COMPLETAMENTE DESNUDO

 

     Yo estoy junto a la orilla completamente desnudo. Aunque a simple vista parece que duermo, puedo escuchar perfectamente cómo las olas rompen cerca de mis pies y, entrecerrando los ojos, ver las velas blancas que se deslizan mansamente a lo lejos, el sol que todavía no ha llegado a lo más alto, la playa desierta, aparentemente sin vida.

     Al cabo de unos minutos diviso dos figuras que se aproximan. Son dos muchachas en biquini que pasan junto a mí sin detenerse. Una dice al verme, la puedo oír perfectamente: "No me gusta, está algo gordo". "Está muy  bueno", le dice la amiga mordiéndose el labio, y yo siento su mirada de deseo mientras se alejan.

     Debió pasar algún tiempo porque me sentí muy sólo hasta que se acercaron dos mujeres de mediana edad.  Una de ellas se detuvo y se despojó de su bañador, porque, según le dijo a la otra, si en una playa veía a alguien desnudo, ella y su marido no dudaban un segundo en quitárselo. "¿Qué te parece?", le preguntó a la amiga cuando llegaron hasta mí y se detuvieron a observarme. "Lo encuentro muy interesante, pero los prefiero más jóvenes". Se fueron repasando la lista de sus respectivos amoríos y porfiando sobre la edad del amante ideal.

     No las había perdido de vista cuando escuché nuevas voces. Eran dos ancianas que venían hablando de sus cosas. "¿Qué vas a hacer?", preguntó la que llevaba un pañuelo anudado al cuello. La otra no dijo nada, sólo se me acercó y suspiró mientras me acariciaba dulcemente los glúteos. Después me dio un beso dulce en la frente. "Estás loca, podía haberse despertado", le recriminó la del pañuelo mientras se distanciaban a pequeños pasos.

     Algo más tarde llegaron hasta mí un grupo de estudiantes atravesando la playa. Deduje que debían ser de la facultad de Bellas Artes, por la edad y porque plantaron sus caballetes y abrieron cajas de pinturas. "Ahora vamos a practicar la figura humana y el desnudo". La profesora era una mujer morena que con sus grandes gafas miraba inquisitivamente los bocetos y daba consejos a manos que se movían nerviosas sobre los lienzos. "Bien, bien", iba diciendo, hasta que reparó en una alumna que debía tener problemas con una parte de mi anatomía. "Tienes que dibujarlo todo y no dejar zonas sombreadas", le insistió. La muchacha borró algo la mancha oscura pero en una segunda ronda la profesora lo advirtió y, enfadada, se acercó a mí, se agachó, me cogió el pene con dos dedos por el glande y, mirando a la joven, le ordenó: "Ven aquí. ¿Ves cómo es? Tócalo sin miedo, mujer, que no te va a morder". La muchacha me lo cogió con temor y estudió sus formas durante unos segundos. "Anda, ahora vete y dibújalo bien". Transcurrirían dos o tres horas antes de que dieran la sesión por terminada, recogieran los trastos y regresaran por donde habían venido. Pero antes de marcharse la joven sacó una pequeña cámara del bolsillo y me hizo una foto, seguramente para enseñársela a sus amigas o a su madre.

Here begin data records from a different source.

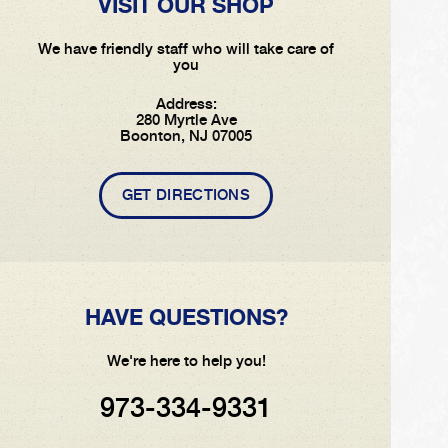
VISIT OUR SHOP
We have friendly staff who will take care of
you
Address:
280 Myrtle Ave
Boonton, NJ 07005
GET DIRECTIONS
HAVE QUESTIONS?
We're here to help you!
973-334-9331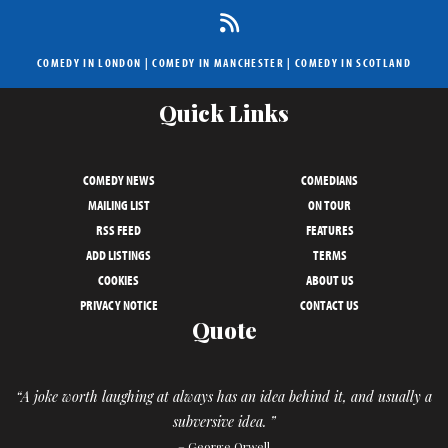
COMEDY IN LONDON
|
COMEDY IN MANCHESTER
|
COMEDY IN SCOTLAND
Quick Links
COMEDY NEWS
COMEDIANS
MAILING LIST
ON TOUR
RSS FEED
FEATURES
ADD LISTINGS
TERMS
COOKIES
ABOUT US
PRIVACY NOTICE
CONTACT US
Quote
“A joke worth laughing at always has an idea behind it, and usually a
subversive idea. ”
– George Orwell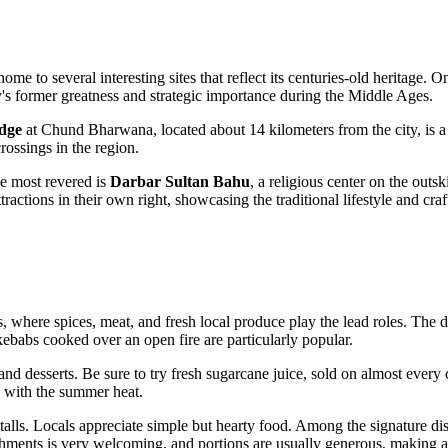
is home to several interesting sites that reflect its centuries-old heritage
ity's former greatness and strategic importance during the Middle Ages.
idge
at Chund Bharwana, located about 14 kilometers from the city, is a
crossings in the region.
the most revered is
Darbar Sultan Bahu
, a religious center on the outsk
ttractions in their own right, showcasing the traditional lifestyle and craf
s, where spices, meat, and fresh local produce play the lead roles. The d
kebabs cooked over an open fire are particularly popular.
 and desserts. Be sure to try fresh sugarcane juice, sold on almost every
ng with the summer heat.
 stalls. Locals appreciate simple but hearty food. Among the signature di
shments is very welcoming, and portions are usually generous, making a m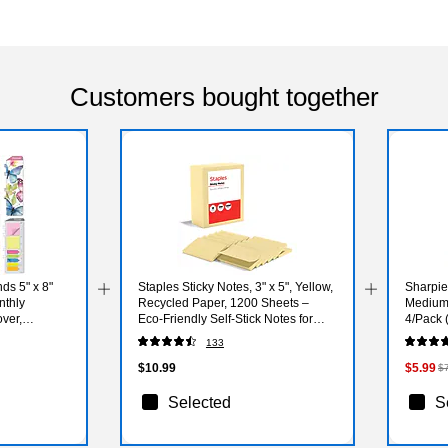
Customers bought together
ds 5" x 8"
Staples Sticky Notes, 3" x 5", Yellow,
Sharpie
nthly
Recycled Paper, 1200 Sheets –
Medium 
ver,
Eco‑Friendly Self‑Stick Notes for
4/Pack 
 (NAY27-58LP-
Lists & Reminders
133
$10.99
$5.99
$
Selected
S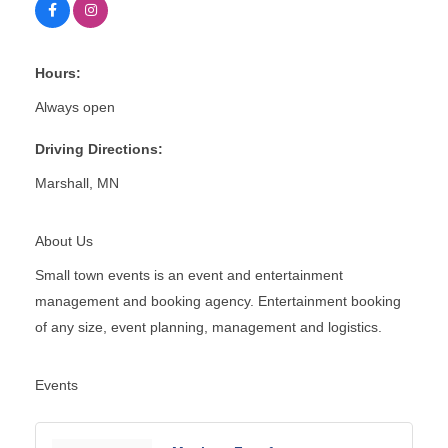
Hours:
Always open
Driving Directions:
Marshall, MN
About Us
Small town events is an event and entertainment
management and booking agency. Entertainment booking
of any size, event planning, management and logistics.
Events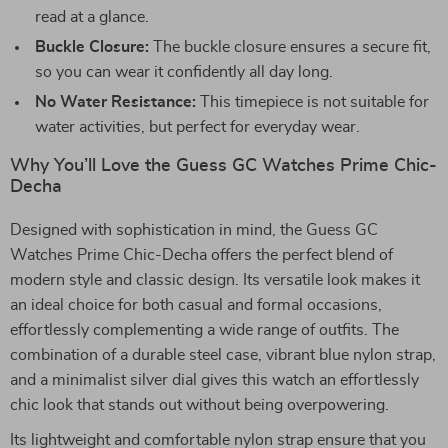
read at a glance.
Buckle Closure:
The buckle closure ensures a secure fit,
so you can wear it confidently all day long.
No Water Resistance:
This timepiece is not suitable for
water activities, but perfect for everyday wear.
Why You’ll Love the Guess GC Watches Prime Chic-
Decha
Designed with sophistication in mind, the Guess GC
Watches Prime Chic-Decha offers the perfect blend of
modern style and classic design. Its versatile look makes it
an ideal choice for both casual and formal occasions,
effortlessly complementing a wide range of outfits. The
combination of a durable steel case, vibrant blue nylon strap,
and a minimalist silver dial gives this watch an effortlessly
chic look that stands out without being overpowering.
Its lightweight and comfortable nylon strap ensure that you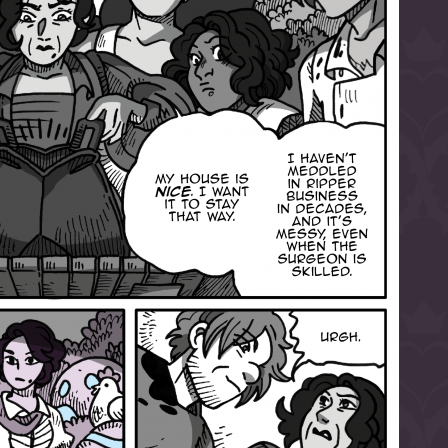
l to magical
d take charge of
story.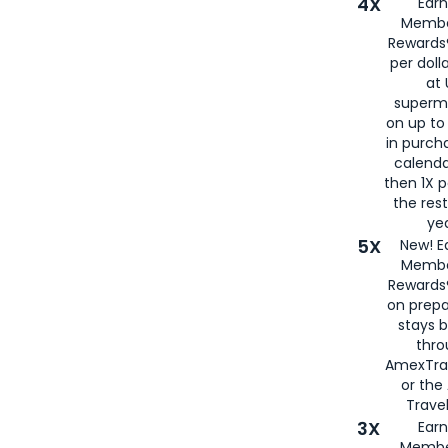
4X
Ear
Membe
Rewards®
per doll
at 
superm
on up to
in purch
calenda
then 1X p
the rest
yea
5X
New! E
Membe
Rewards®
on prepa
stays 
thr
AmexTra
or th
Travel
3X
Earn
Membe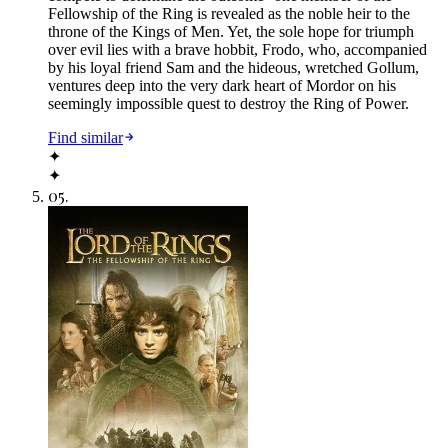
Fellowship of the Ring is revealed as the noble heir to the
throne of the Kings of Men. Yet, the sole hope for triumph
over evil lies with a brave hobbit, Frodo, who, accompanied
by his loyal friend Sam and the hideous, wretched Gollum,
ventures deep into the very dark heart of Mordor on his
seemingly impossible quest to destroy the Ring of Power.​
Find similar
✦
✦
05
.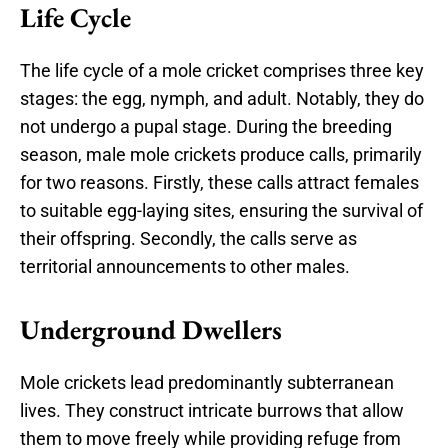
Life Cycle
The life cycle of a mole cricket comprises three key
stages: the egg, nymph, and adult. Notably, they do
not undergo a pupal stage. During the breeding
season, male mole crickets produce calls, primarily
for two reasons. Firstly, these calls attract females
to suitable egg-laying sites, ensuring the survival of
their offspring. Secondly, the calls serve as
territorial announcements to other males.
Underground Dwellers
Mole crickets lead predominantly subterranean
lives. They construct intricate burrows that allow
them to move freely while providing refuge from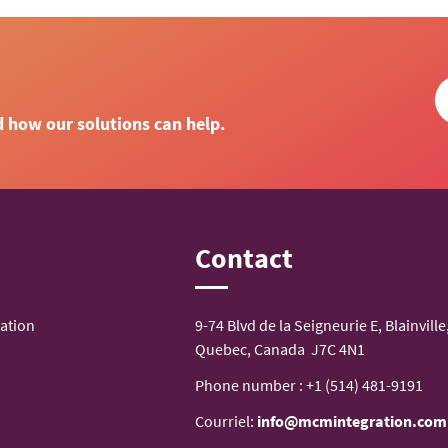
d how our solutions can help.
n
Contact
ation
9-74 Blvd de la Seigneurie E, Blainville
Quebec, Canada J7C 4N1
Phone number :
+1 (514) 481-9191
Courriel:
info@mcmintegration.com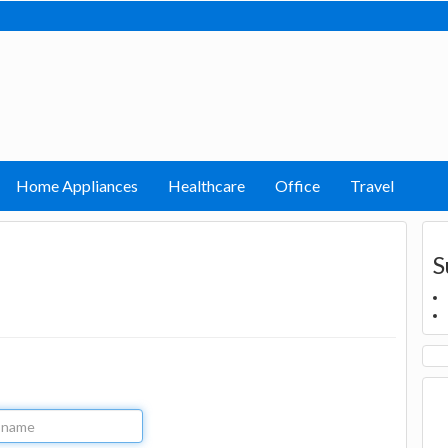
Home Appliances
Healthcare
Office
Travel
S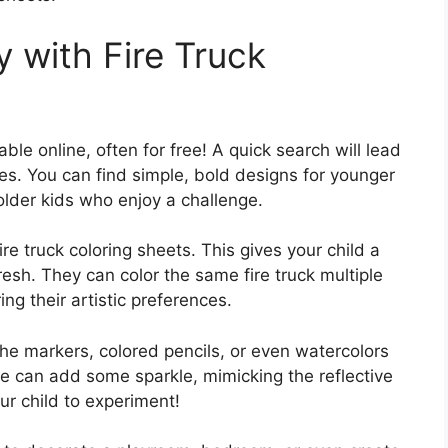
y with Fire Truck
able online, often for free! A quick search will lead
ges. You can find simple, bold designs for younger
 older kids who enjoy a challenge.
ire truck coloring sheets. This gives your child a
fresh. They can color the same fire truck multiple
ng their artistic preferences.
 the markers, colored pencils, or even watercolors
glue can add some sparkle, mimicking the reflective
our child to experiment!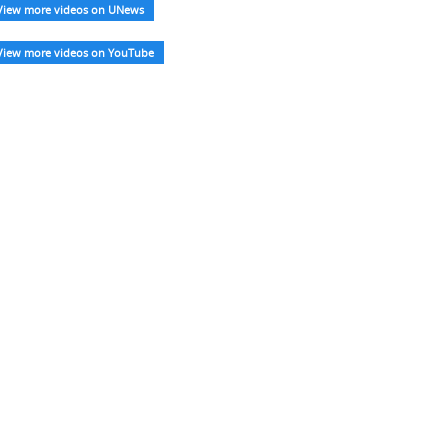
View more videos on UNews
View more videos on YouTube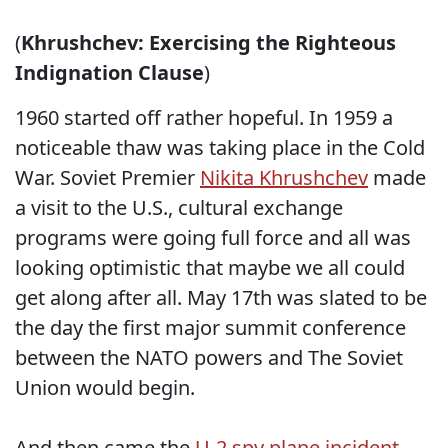
(
Khrushchev: Exercising the Righteous
Indignation Clause
)
1960 started off rather hopeful. In 1959 a
noticeable thaw was taking place in the Cold
War. Soviet Premier
Nikita Khrushchev
made
a visit to the U.S., cultural exchange
programs were going full force and all was
looking optimistic that maybe we all could
get along after all. May 17th was slated to be
the day the first major summit conference
between the NATO powers and The Soviet
Union would begin.
And then came the
U-2 spy plane incident
.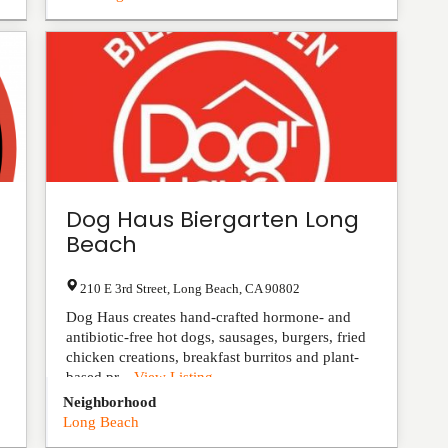
Dog Haus Biergarten Long
Beach
210 E 3rd Street
,
Long Beach
,
CA
90802
Dog Haus creates hand-crafted hormone- and
antibiotic-free hot dogs, sausages, burgers, fried
chicken creations, breakfast burritos and plant-
based pr...
View Listing
Neighborhood
Long Beach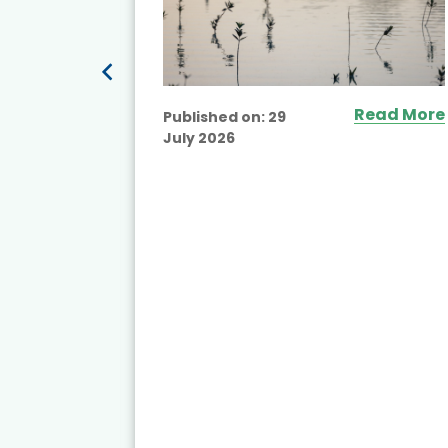
Read More
Published on:
29
July 2026
ead More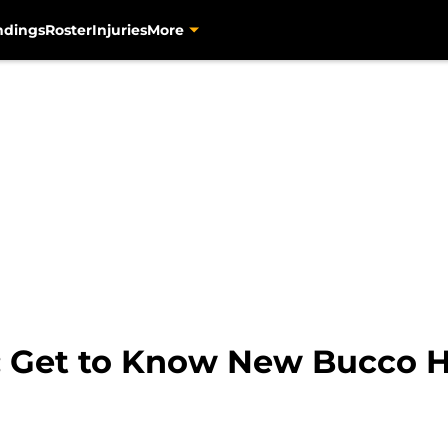
ndings
Roster
Injuries
More
s: Get to Know New Bucco 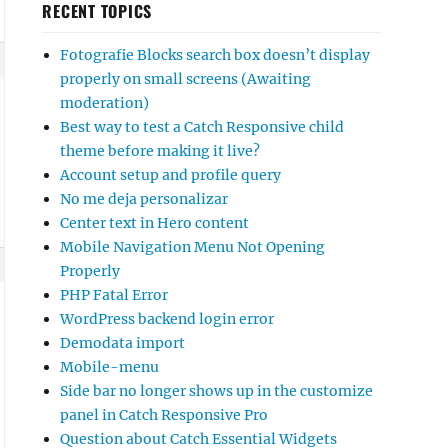
RECENT TOPICS
Fotografie Blocks search box doesn’t display
properly on small screens (Awaiting
moderation)
Best way to test a Catch Responsive child
theme before making it live?
Account setup and profile query
No me deja personalizar
Center text in Hero content
Mobile Navigation Menu Not Opening
Properly
PHP Fatal Error
WordPress backend login error
Demodata import
Mobile-menu
Side bar no longer shows up in the customize
panel in Catch Responsive Pro
Question about Catch Essential Widgets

     Faltaba poco para que llegaras tú cuando aparecieron dos hombres en bañador. Al verme se acercaron y el más viejo me tomó el pulso. "Creo recordar que este joven ha estado en mi consulta", dijo. "Tiene los pies egipcios, ¿ves? Pues no, no está muerto", añadió con fastidio. Los dos hombres se marcharon hablando de enfermedades de los pies y de pacientes extraños.

     Por fin viniste a la hora convenida. Me preguntaste, Clara, si tenía frío porque la luz estaba desapareciendo por el horizonte. Me estabas abrazando para calentarme con tu cuerpo, ¿recuerdas?, cuando surgió, de repente, en medio de la oscuridad, un caballo blanco que casi se nos echa encima, el jinete se nos quedó mirando, extrañado. Así, contemplándonos fijamente, permanecimos los cuatro unos instantes hasta que el hombre tiró de las bridas del caballo y se alejaron al galope.

     "¿Qué tal ha ido?", me preguntaste.

     "Ha sido una experiencia interesante", te dije, "pero esta noche las quemaduras no me dejarán dormir".